Berikut adalah perbandingan ringkasan regulasi properti saat ini dengan tuntutan yang diajukan para demonstran:
| Aspek Regulasi | Kondisi Hukum Saat Ini | Tuntutan Demonstran |
|---|---|---|
| Kepemilikan Tanah | Asing dilarang langsung (maksimal sewa 30 tahun). | Moratorium dan audit total izin sewa jangka panjang. |
| Pengawasan Nominee | Pemeriksaan verifikasi masih terbatas. | Sanksi pidana berat bagi WN Thailand yang jadi nominee. |
| Kepemilikan Kondominium | Kuota asing maksimal 49 persen dari total unit. | Penurunan kuota asing menjadi maksimal 30 persen. |
Desakan Reformasi Agraria ke Parlemen Thailand
Aksi yang berlangsung tertib namun dijaga ketat oleh aparat kepolisian Bangkok ini diakhiri dengan penyerahan berkas tuntutan kepada perwakilan pemerintah. Para pengunjuk rasa mendesak Parlemen Thailand untuk segera membentuk tim investigasi independen guna melacak aset-aset properti yang diduga melanggar undang-undang kepemilikan tanah.

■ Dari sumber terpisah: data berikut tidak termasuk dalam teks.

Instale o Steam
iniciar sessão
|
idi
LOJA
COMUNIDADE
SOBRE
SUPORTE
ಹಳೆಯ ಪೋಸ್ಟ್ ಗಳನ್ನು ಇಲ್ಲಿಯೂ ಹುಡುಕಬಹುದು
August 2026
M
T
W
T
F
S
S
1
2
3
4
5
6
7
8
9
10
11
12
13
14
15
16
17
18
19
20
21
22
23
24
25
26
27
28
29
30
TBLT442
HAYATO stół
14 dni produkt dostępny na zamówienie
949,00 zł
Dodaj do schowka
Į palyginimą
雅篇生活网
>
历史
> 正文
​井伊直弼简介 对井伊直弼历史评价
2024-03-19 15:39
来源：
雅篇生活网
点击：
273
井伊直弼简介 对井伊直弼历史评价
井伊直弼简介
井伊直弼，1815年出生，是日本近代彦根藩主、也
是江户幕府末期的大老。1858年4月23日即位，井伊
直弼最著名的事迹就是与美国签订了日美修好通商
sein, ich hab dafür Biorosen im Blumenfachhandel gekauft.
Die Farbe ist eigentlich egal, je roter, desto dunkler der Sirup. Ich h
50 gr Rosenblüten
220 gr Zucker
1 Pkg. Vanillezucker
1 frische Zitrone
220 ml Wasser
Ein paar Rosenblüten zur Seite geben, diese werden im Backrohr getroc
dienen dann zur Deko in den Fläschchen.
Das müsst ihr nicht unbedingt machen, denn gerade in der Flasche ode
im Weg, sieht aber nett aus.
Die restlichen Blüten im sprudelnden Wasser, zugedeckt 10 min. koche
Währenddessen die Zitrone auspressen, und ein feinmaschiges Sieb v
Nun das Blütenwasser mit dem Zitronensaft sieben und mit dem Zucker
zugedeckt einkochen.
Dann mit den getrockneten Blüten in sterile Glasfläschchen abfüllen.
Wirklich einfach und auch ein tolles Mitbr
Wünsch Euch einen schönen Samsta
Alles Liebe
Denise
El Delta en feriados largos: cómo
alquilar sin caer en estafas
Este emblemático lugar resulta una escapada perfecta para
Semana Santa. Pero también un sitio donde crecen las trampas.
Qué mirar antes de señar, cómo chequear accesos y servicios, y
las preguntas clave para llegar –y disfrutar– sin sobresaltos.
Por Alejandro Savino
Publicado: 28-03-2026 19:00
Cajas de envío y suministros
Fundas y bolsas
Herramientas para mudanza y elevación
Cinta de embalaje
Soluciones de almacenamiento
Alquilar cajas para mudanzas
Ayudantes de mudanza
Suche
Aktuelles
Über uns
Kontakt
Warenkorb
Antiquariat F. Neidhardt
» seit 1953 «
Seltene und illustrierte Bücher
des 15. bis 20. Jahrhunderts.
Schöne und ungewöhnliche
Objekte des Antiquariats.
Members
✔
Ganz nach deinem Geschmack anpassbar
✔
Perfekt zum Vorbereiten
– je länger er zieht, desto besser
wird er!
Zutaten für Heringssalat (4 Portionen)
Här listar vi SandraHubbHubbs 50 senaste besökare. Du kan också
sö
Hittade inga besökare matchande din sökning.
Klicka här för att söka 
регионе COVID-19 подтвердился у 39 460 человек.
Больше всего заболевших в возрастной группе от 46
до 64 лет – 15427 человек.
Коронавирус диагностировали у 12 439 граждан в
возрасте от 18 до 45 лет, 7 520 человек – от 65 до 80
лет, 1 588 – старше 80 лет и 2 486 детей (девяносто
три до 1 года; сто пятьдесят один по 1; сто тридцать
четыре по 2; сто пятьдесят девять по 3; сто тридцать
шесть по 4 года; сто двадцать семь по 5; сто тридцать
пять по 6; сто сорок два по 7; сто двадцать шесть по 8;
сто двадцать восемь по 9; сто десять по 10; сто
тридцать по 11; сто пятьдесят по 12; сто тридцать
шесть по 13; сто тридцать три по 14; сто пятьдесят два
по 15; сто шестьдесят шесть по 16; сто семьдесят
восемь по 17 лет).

Jika desakan ini tidak mendapat respon konkret dalam waktu dekat, massa mengancam akan menggelar konsolidasi yang lebih besar di depan gedung DPR Thailand. Isu penguasaan properti asing kini telah berkembang dari sekadar perdebatan bisnis menjadi ujian serius bagi kedaulatan hukum dan stabilitas ekonomi sosial negara Beruang Putih tersebut.